#### [Action item]
Transcribe exactly the line that contains "Rádio Cidade" and every line after it through the end of the records, with nothing else.

[Stored records]
Segment Open
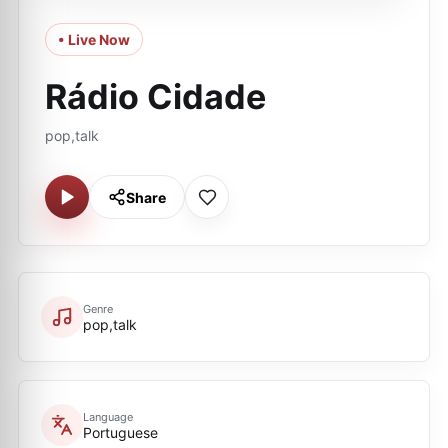
• Live Now
Rádio Cidade
pop,talk
Share
Genre
pop,talk
Language
Portuguese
Segment Closed
#### [Solved exercise]
Rádio Cidade
pop,talk
Share
Genre
pop,talk
Language
Portuguese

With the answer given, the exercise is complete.